Manufacturing education is, indeed, in crisis.
When manufacturers have hundreds of thousands available jobs and nobody to fill them, during a period of high unemployment, the crisis is obvious. There's just not enough people to get the job done.
At the International Manufacturing Technology Show in Chicago this fall, the Society of Manufacturing Engineers released a white paper outlining the severity of the manufacturing education problem and outlining key solutions.
It can't be stated enough: Resolving this problem is critical to rebuilding the economy, preserving the security of the United States and solving our nation's nagging unemployment problems.
All the initiatives outlined in "Workforce Imperative: A Manufacturing Engineering Strategy," such as boosting Science, Technology, Engineering and Mathematics (STEM) education and integrating manufacturing into all STEM topics, are solid ones.
But manufacturing's very serious image problem cannot be overlooked. That's why Job. No. 1 in the report is attracting students into manufacturing by addressing the image problems in manufacturing.
Students are smart and practical. Just as good consumers flock to deals, students gravitate to career paths where employment opportunities are plentiful, such as nursing -- even if they may not perceive the jobs as all that enticing. They educate themselves, after all, so they can secure jobs to support themselves and a family.
But despite ample opportunities in areas of manufacturing that are creative and high-tech, students are staying away. Manufacturers need to do some real soul searching about why that is.
As a kid who watched the steel industry collapse in Western New York and, as a reporter, covered the collapse of the US auto industry during the past decade, I think I have some ideas. I was reviewing a graph of U.S. manufacturing employment this morning, and all those spikes and plummets may bear out the real reason it's been difficult to attract students despite the available jobs.
Workers, both white collar and blue collar, don't just want jobs -- they want stable jobs. Nobody wants to work on a roller coaster of uncertainty. And they certainly don't want to invest time and money in an education for a job that may be here today and gone tomorrow.
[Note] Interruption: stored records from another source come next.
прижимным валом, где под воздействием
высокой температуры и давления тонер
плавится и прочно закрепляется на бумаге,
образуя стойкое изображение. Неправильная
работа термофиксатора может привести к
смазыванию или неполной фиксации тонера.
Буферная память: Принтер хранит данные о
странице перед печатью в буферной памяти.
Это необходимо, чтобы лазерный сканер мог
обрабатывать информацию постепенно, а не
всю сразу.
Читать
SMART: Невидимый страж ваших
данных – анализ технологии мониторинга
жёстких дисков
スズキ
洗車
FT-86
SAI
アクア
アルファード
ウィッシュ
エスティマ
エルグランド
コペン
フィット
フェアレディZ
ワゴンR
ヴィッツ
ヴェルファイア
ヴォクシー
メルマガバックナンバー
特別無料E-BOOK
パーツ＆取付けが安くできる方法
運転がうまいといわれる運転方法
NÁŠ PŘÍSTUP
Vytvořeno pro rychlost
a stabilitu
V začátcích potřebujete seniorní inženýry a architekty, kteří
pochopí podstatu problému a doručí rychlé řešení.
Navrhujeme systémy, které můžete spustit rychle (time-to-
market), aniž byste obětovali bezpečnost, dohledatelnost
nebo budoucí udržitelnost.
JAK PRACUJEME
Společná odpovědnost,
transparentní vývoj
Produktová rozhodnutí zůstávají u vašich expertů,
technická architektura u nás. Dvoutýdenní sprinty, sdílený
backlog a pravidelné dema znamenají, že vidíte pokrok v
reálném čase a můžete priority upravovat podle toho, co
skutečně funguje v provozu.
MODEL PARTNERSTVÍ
But many people do view working in the manufacturing industry as unstable. U.S. manufacturing employment peaked in 1975, with 19.5 million workers, and it's mostly been a grueling ride downhill since then. Today, just shy of 12 million people work in the sector. That's a lot of heartache for the 7.5 million workers who lost jobs during the past four decades.
It's difficult to imagine anybody who doesn't know somebody who lost a manufacturing job. And that may be the real challenge for manufacturers trying to attract new workers as the sector begins expanding again.
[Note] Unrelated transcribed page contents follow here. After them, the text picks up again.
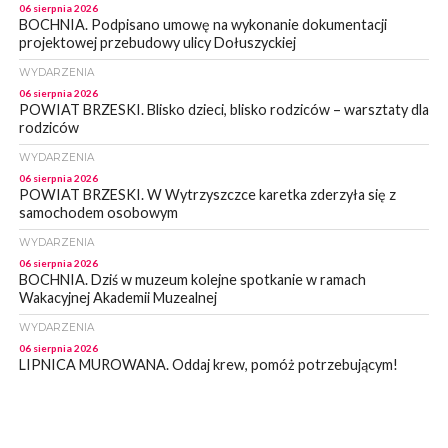
06 sierpnia 2026
BOCHNIA. Podpisano umowę na wykonanie dokumentacji
projektowej przebudowy ulicy Dołuszyckiej
WYDARZENIA
06 sierpnia 2026
POWIAT BRZESKI. Blisko dzieci, blisko rodziców – warsztaty dla
rodziców
WYDARZENIA
06 sierpnia 2026
POWIAT BRZESKI. W Wytrzyszczce karetka zderzyła się z
samochodem osobowym
WYDARZENIA
06 sierpnia 2026
BOCHNIA. Dziś w muzeum kolejne spotkanie w ramach
Wakacyjnej Akademii Muzealnej
WYDARZENIA
06 sierpnia 2026
LIPNICA MUROWANA. Oddaj krew, pomóż potrzebującym!
KULTURA
06 sierpnia 2026
BOCHNIA. W niedzielę Muzyczna Altana, a w niej Orkiestra Dęta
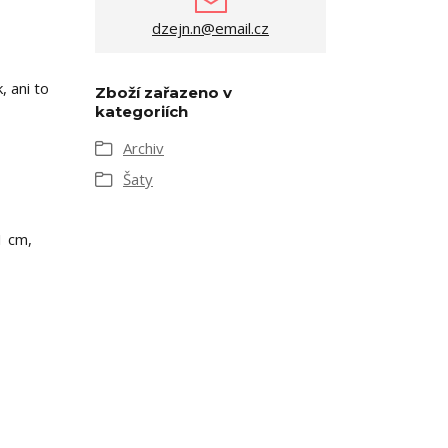
dzejn.n@email.cz
, ani to
Zboží zařazeno v
kategoriích
Archiv
Šaty
1 cm,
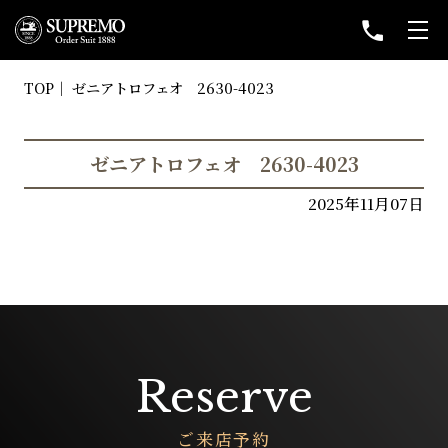
TOP
ゼニアトロフェオ 2630-4023
ゼニアトロフェオ 2630-4023
2025年11月07日
Reserve
ご来店予約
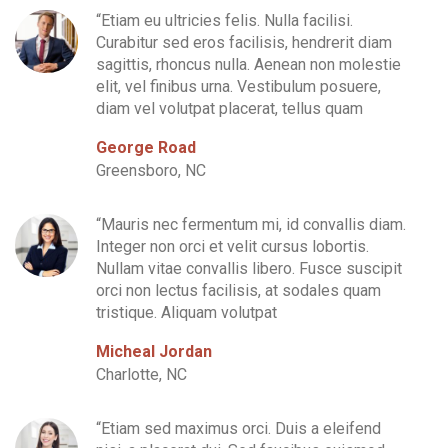
“Etiam eu ultricies felis. Nulla facilisi.
Curabitur sed eros facilisis, hendrerit diam
sagittis, rhoncus nulla. Aenean non molestie
elit, vel finibus urna. Vestibulum posuere,
diam vel volutpat placerat, tellus quam
George Road
Greensboro, NC
“Mauris nec fermentum mi, id convallis diam.
Integer non orci et velit cursus lobortis.
Nullam vitae convallis libero. Fusce suscipit
orci non lectus facilisis, at sodales quam
tristique. Aliquam volutpat
Micheal Jordan
Charlotte, NC
“Etiam sed maximus orci. Duis a eleifend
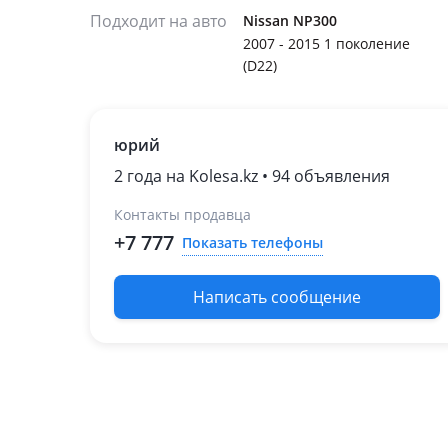
Подходит на авто
Nissan NP300
2007 - 2015 1 поколение
(D22)
юрий
2 года на Kolesa.kz • 94 объявления
Контакты продавца
+7 777
Показать телефоны
Написать сообщение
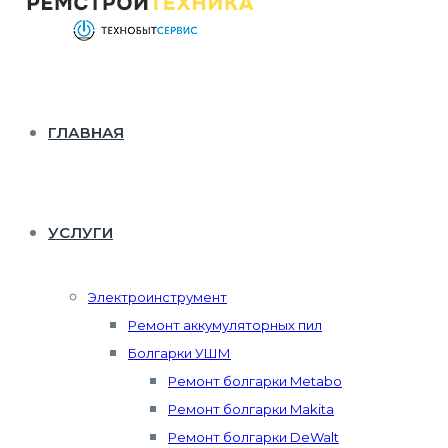
ГЛАВНАЯ
УСЛУГИ
Электроинструмент
Ремонт аккумуляторных пил
Болгарки УШМ
Ремонт болгарки Metabo
Ремонт болгарки Makita
Ремонт болгарки DeWalt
Today, a lot of good work is being done industry-wide to outline the new face of manufacturing - what many of us call "advanced manufacturing" these days. The new advanced manufacturing sector is clean (not rusty), high-tech and creative. And all of that is enticing.
But we in the industry also need to prove that the manufacturing sector is a stable place to build a long-lasting, reliable career.
Before students invest in an expensive education, they want to know they aren't going to end up in the unemployment lines the next time there's a downturn. While few jobs can make that promise, especially these days, manufacturing is going to have to try if it's going to win over a new generation ready to build a new advanced manufacturing sector.